The ablation procedure suppresses the AF, it does not cure it. The underlying mechanism remains, and the condition may reoccur. It would probably be better to see the procedure in terms of the isolation of a malfunctioning component from the rest of the heart, which results in its no longer, in the short term at least, being able to wreck havoc.
It does not cure it. It is not a disease but a condition. I spoke about this with my excellent EP who is also a Professor only two weeks ago. Ablation is ' purely for quality of life for people who are very symptomatic and for whom at least two types of drugs haven't worked well' he went on to the say I would need to stay on anticoagulant s for life with a chase score of 2,and that ablation changes our perception of the irregular rhythms,and may very likely continue in slow AF. He said all the current research has not indicated that there is strong evidence of stroke risk reduction.Symptom control is the reason for ablation,but as the cause of AF is not known,that causality can mean At returns at any point.
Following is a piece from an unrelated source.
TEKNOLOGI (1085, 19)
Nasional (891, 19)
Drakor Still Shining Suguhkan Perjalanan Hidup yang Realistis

Suppose one has an ablation and then no AF for 15 years (a friend in London fits this category - ablation in late 03 in Bordeaux). For me that’s a cure end of. As for it can come back, of course it can. Just like any other disease/condition can reoccur or, for that matter, occur for the first time. As I said before, an aging organic body subject to unavoidable oxidisation and inflammation and genetic expression is not a recipe for lifelong freedom from diseases/conditions. All we can do is try to avoid (so far reasonably possible) and treat them.
Well, to be rid of the symptoms is certainly highly desirable, but that is not really the same as a cure. You would still have the stroke risk for one thing.